The Erasmus students appreciate the aural quality of these ‘songs’ by reading them aloud in seminars. The rhyming structure and words are usually very simple and memorable, allowing an easier and more fluid reading. The rhythm and metre also changes according to foreign accents and stress on words, so the negotiation of sounds involves a deeper enrichment of the English tongue. In some cases, mispronunciation creates an alternative word: in ‘The Ecchoing Green’, an Italian student read the line, ‘Old John with white hair’ as ‘Old John with wheat hair’. The word change from ‘white’ to ‘wheat’, though obviously incorrect, highlighted the rural element of the poem. Studying and reading poetry in a foreign language is a challenge, but it can also open up playful possibilities of interpretation; for example, we read the line ‘God & Priest & King/ who make up a Heaven of our misery,’ and I asked students to discuss the meaning of ‘make up’. There was some confusion: how did ‘make up’ differ from the meaning of ‘make’? To their understanding, ‘make up’ meant cosmetics. Such an interpretation opened up the possibility that the word could suggest a sort of superficiality or masking of heaven (Blake may have been aware of this connotation: the first reference to ‘make up’ as cosmetics is in 1652 (OED)). At the same time, with the use of a dictionary and its selection of likely meanings, students learned that the phrasal verb cleverly conflates connotations of ‘make’, ‘invent’, and ‘compensate’. Hence, the very difficulties that foreign students face with the English language tends to draw attention to the varied interpretations of words. As a teacher, I am all too aware that my role involves explaining complex ideas in a clear way. This is especially true for foreign students, and also, particularly relevant to the Songs which create layers of meaning through an apparent simplicity of form and diction.
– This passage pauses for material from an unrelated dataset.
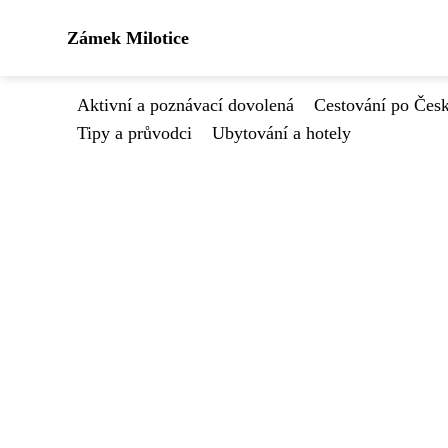
Zámek Milotice
Aktivní a poznávací dovolená
Cestování po Čes
Tipy a průvodci
Ubytování a hotely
In terms of theme, I have found that the subject of priesthood and religious oppression in the Songs was particularly conducive to lively discussion of context and culture. In our discussion of ‘The Chimney Sweeper’, ‘A Little Boy Lost’, and ‘Holy Thursday’, Italian students discussed the tradition of church-going amongst their own parents’ generation, and how the younger generation (like the child in ‘A Little Boy Lost’) were more likely to question the authority of the church: ‘One who sets reason up for judge/ Of our most holy Mystery.’ This younger generation was also especially suited to the discussion of the child and their natural tendency to ask questions. How might this be applied to a seminar discussion between student and teacher, I ask – particularly foreign students? How do they feel about asking questions about things they don’t understand? Are they ever likely to disagree with or challenge the teacher’s authority? Placing these Blakean themes in personal and contemporary contexts helped the students to engage with the relevance of the poetry.

We sometimes look at an excerpt from Blake’s Europe:
Shadows of men in fleeting bands upon the winds:
Divide the heavens of Europe
Till Albions Angel smitten with his own plagues fled with his band
The cloud bears hard on Albions shore:
Fill’d with immortal demons of futurity:

To me, this scene is prophetic of Britain’s self-imposed alienation from Europe; it perfectly captures the ominous dread of disunion. I ask them what they think Blake means by division in the line ‘Divide the heavens of Europe’, and what ‘plagues’ and ‘futurity’ might denote. Although this passage is tricky for foreign students, they see the overall tone and language as suggestive of empire and war.

Teaching Blake to Erasmus students illuminates the poetic, aural and visual quality of Blake’s Songs. In some cases, students read the poems in their own language first, before reading in English. This helps them with confidence, but there is always the risk that they might rely on the translation and its secondary interpretation of the text. The question, thus, of comprehending when in states of innocence and experience are particularly relevant to foreign students of English literature.